The invention discloses a copper-iron molecular sieve based catalyst and a preparation method and application thereof, and belongs to the technical field of denitration catalysis in environmental protection. The catalyst comprises MCM-22 and ZSM-5 which are used as carriers, and loaded metal Cu and Fe which are used as active components, wherein the Cu content is 1.5-5.0% of the total weight of the copper-iron molecular sieve based catalyst, the Fe content is 1.5-5.0% of the total weight of the copper-iron molecular sieve based catalyst, the general formula of the copper-iron molecular sieve based catalyst is xCu/yFe-MCM-22/ZSM-5, wherein x is the mass percent content of the metal Cu in the catalyst and takes the value of 2.0-4.5%, and y is the mass percent content of the metal Fe in the catalyst and takes the value of 2.0-4.5%. The catalyst solves the problems of narrow temperature window and low denitration activity of the traditional copper-based or iron-based molecular sieve catalyst, and has good low-temperature denitration activity and wide temperature window, and the denitration efficiency of the catalyst in the temperature range of 200-500 ℃ can reach more than 80% under the condition of the standard SCR reaction atmosphere.

Description

Copper-iron molecular sieve based catalyst, and preparation method and application thereof
Technical Field
The invention relates to a molecular sieve based catalyst for selective catalytic reduction of nitrogen oxides by ammonia, belongs to the technical field of denitration catalysis in environmental protection, and particularly relates to a copper-iron molecular sieve based catalyst and a preparation method and application thereof.
Background
Nitrogen oxides (commonly called NOx, mainly containing NO) are a major pollutant in the atmosphere, which is a great hazard to the ecological environment and human health, and not only cause acid rain, but also form precursors of near-formation atmospheric ozone pollution, secondary fine particle pollution and surface water eutrophication, and the environmental problems caused thereby, together with ozone layer destruction and global climate change, become the most prominent hot spot problems in the atmospheric environment.
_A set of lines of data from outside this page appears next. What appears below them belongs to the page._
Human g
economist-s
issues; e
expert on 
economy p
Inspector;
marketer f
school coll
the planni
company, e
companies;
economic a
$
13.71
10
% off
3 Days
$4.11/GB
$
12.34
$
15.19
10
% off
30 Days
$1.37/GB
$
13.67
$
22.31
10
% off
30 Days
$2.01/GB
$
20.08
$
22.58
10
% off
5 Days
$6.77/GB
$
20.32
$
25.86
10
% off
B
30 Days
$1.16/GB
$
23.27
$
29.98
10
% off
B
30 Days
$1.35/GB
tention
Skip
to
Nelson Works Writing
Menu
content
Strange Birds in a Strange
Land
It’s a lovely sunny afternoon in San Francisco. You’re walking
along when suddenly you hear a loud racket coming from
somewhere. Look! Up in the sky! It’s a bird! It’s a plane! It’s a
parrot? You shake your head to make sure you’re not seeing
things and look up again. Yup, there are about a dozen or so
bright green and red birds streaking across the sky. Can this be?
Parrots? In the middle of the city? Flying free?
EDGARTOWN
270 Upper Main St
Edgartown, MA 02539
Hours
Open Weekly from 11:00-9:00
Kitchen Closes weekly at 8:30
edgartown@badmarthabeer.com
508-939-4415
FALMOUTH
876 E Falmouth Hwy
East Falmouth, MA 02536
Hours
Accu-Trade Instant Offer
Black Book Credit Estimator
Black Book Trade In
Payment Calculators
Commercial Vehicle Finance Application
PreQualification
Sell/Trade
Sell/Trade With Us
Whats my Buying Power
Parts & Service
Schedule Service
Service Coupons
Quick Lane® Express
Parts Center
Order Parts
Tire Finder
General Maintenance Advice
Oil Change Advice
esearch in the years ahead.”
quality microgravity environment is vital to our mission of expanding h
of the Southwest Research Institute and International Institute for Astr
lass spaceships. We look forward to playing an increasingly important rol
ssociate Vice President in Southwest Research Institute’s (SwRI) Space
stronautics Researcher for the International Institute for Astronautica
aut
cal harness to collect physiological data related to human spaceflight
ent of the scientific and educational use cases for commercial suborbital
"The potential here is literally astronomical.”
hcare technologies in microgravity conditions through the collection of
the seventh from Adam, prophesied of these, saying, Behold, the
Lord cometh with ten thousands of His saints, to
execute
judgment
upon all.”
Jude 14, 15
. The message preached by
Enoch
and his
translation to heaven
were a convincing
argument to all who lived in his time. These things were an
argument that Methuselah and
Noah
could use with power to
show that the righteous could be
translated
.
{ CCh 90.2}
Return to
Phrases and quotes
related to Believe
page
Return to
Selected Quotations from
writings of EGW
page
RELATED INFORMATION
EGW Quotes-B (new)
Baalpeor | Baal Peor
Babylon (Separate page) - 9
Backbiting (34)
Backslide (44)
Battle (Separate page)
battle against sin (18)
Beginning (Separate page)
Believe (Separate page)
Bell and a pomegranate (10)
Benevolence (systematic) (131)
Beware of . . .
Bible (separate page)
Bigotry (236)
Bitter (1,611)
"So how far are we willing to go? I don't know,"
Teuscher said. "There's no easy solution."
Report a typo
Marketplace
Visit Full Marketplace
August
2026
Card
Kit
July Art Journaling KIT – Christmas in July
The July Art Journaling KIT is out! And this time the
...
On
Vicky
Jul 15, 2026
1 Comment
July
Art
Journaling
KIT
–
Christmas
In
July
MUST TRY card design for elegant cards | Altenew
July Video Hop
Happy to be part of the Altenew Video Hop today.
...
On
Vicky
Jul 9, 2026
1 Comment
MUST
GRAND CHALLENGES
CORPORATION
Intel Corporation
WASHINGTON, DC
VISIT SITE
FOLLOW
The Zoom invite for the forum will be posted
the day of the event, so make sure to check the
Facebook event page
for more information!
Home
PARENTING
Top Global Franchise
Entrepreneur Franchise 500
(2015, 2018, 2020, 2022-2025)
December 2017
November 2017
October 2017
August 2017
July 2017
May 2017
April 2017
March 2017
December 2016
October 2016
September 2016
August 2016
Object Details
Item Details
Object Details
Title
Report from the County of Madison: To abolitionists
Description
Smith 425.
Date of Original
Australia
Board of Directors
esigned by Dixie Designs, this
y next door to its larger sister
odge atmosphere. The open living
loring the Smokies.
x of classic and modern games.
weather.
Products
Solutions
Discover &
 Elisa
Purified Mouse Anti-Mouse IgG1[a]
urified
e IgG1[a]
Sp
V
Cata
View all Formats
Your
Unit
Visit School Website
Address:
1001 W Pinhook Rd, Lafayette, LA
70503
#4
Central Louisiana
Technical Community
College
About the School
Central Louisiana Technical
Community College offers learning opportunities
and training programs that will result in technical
Nitrogen oxides are mainly derived from automobile exhaust (mobile source) and coal-fired boilers (stationary source) of power plants. In recent years, in order to improve the utilization rate of fuel, oxygen-rich lean-burn internal combustion engines are mostly used for internal combustion engines, and the main pollutant of the internal combustion engines is nitrogen oxide, so that the research on reducing the nitrogen oxide under the oxygen-rich condition has great significance. Atmospheric emission standards in countries around the world impose severe restrictions on them. Because of the difficulty in treating nitrogen oxides, controlling and treating nitrogen oxide pollutants has become one of the most active subjects in the current environmental protection research.
Ammonia selective catalytic reduction technology (NH) 3 SCR) is currently the most internationally used NO X The principle of the removal is NH 3 Or urea as a reducing agent, with NO X Reduction to harmless N 2 And discharged. The key to the SCR technology is the development of highly efficient and stable catalyst systems to suit the particular environment of automotive use. The commercial catalysts of the current art are represented by V 2 O 5 -WO 3 /TiO 2 Mainly comprises the following steps. The catalyst has various defects, such as poor low-temperature activity, narrow active temperature window, poor high-temperature stability and SO 2 Oxidized, lost vanadium and polluted and the like. With the stricter environmental regulations, the traditional V 2 O 5 -WO 3 /TiO 2 The catalyst is difficult to meet the emission legislation requirements. A new generation of molecular sieve based catalyst loaded with metal ions is widely applied at home and abroad, and in the aspect of being used as an SCR catalyst, a single ion loaded molecular sieve such as Cu-SSZ-13, Fe-Beta and Fe-ZSM-5 can be used. Mixed ion supported molecular sieves, such as Cu/Fe-SSZ-13, Cu/Fe-Beta, Cu/Fe-ZSM-5, and the like, may also be used.
MCM-22 is an MWW type molecular sieve with two independent channel systems, wherein one channel system comprises twelve-membered ring large supercages which are stacked on the other through superposed six-membered rings and penetrate through a ten-membered ring window which is approximately elliptical; the other channel system is a two-dimensional sinusoidal channel, the effective aperture is ten-membered ring, and a superposed six-membered ring connected with the supercage surrounds the effective aperture. The unique pore canal system endows the catalyst with larger specific surface area and pore canal diffusion performance, and is beneficial to the dispersion of active metal species. Rutkowska et al (Applied Catalysis B: Environmental 168-169(2015) 531-539) prepared Fe/MCM-22 catalyst, NH thereof, by ion exchange method 3 The SCR has lower performance and narrower active temperature range, and simultaneously, the molecular sieve catalysts have the defects of easy poisoning by HC compounds, low hydrothermal stability and the like. Therefore, the preparation of the catalyst with wide active temperature window, no toxicity and high temperature resistance is a technical problem which needs to be solved urgently in the field.
Disclosure of Invention
In order to solve the technical problems, the invention discloses a copper-iron molecular sieve based catalyst and a preparation method and application thereof. The molecular sieve based catalyst prepared by the invention is in a standard SCR reaction atmosphere with GHSV of 60000h -1 Under the condition, the denitration efficiency in the temperature range of 200-500 ℃ can reach more than 80%.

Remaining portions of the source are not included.